To stop the active packet capture:
.. opcmd::
sudo vppctl pcap trace off
Example output when stopping:
.. code-block:: none
Write 35 packets to /tmp/vpp_eth1.pcap, and stop capture...
**Important notes:**
- PCAP files are stored in ``/tmp/`` directory
- Files will be overwritten if they already exist
- If no filename is provided, default names are used: ``/tmp/rx.pcap``, ``/tmp/tx.pcap``, ``/tmp/rxandtx.pcap``
- Large captures can consume significant disk space - monitor available space
- Stop captures promptly to avoid filling up storage
Packet Tracing
==============
VPP packet tracing provides detailed information about how packets flow through the VPP processing graph, showing exactly which nodes process each packet and any transformations applied. Packet tracing is essential for understanding VPP's internal packet processing flow.
.. warning::
Tracing can generate a large amount of data, especially on high-traffic systems. Use it judiciously and limit the number of packets traced to avoid overwhelming the system.
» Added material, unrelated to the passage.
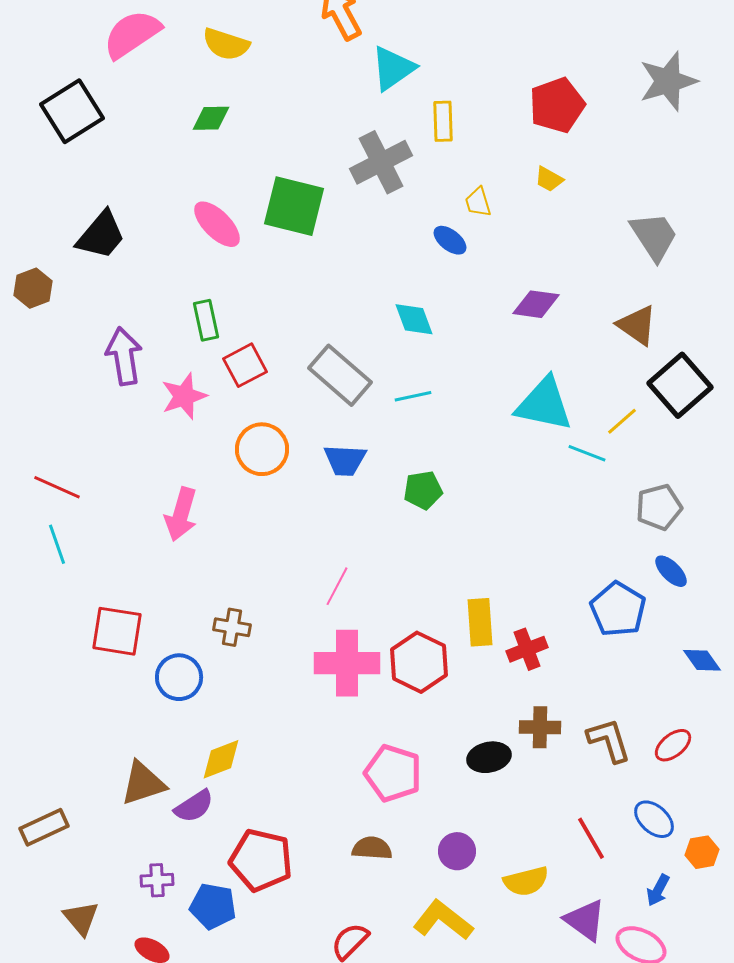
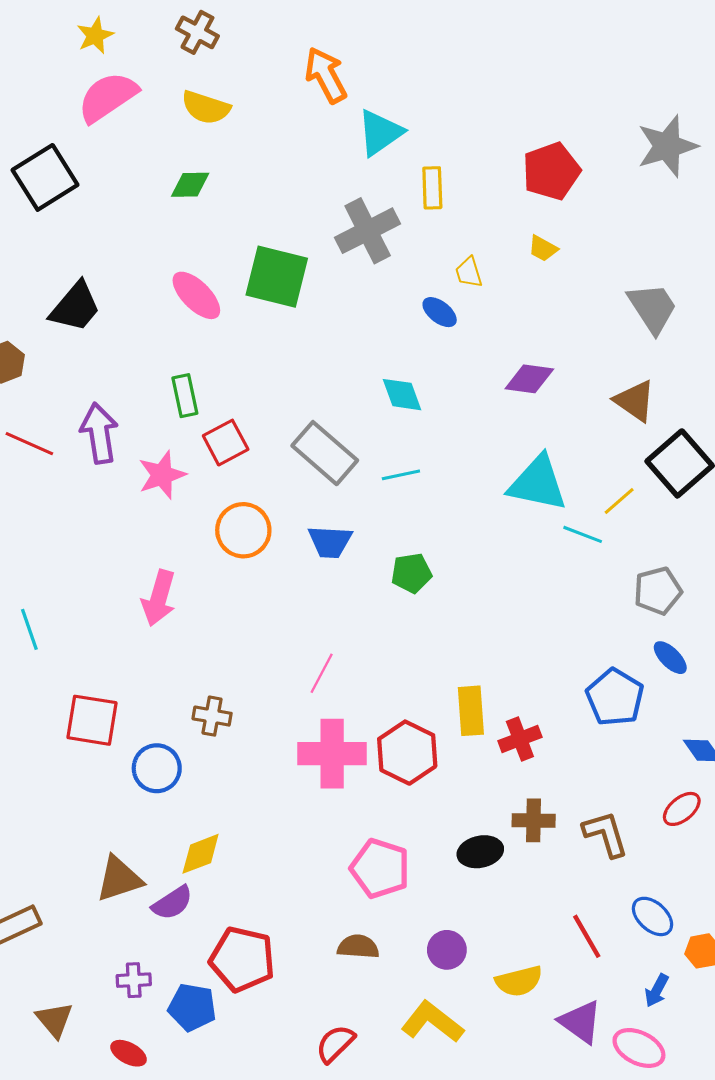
red line: (57, 487) -> (29, 444), moved
red ellipse: (673, 745) -> (682, 809), moved

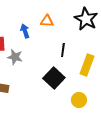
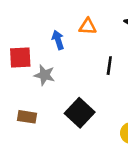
black square: (54, 78) -> (80, 113), moved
Basic Packet Tracing Commands
-----------------------------
Start tracing
^^^^^^^^^^^^^
To start tracing packets at a specific graph node:
.. opcmd::
sudo vppctl trace add <input-graph-node> <pkts> [verbose]
- ``<input-graph-node>`` - Name of the graph node to start tracing from (e.g., ``dpdk-input``, ``ethernet-input``, ``ip4-input``)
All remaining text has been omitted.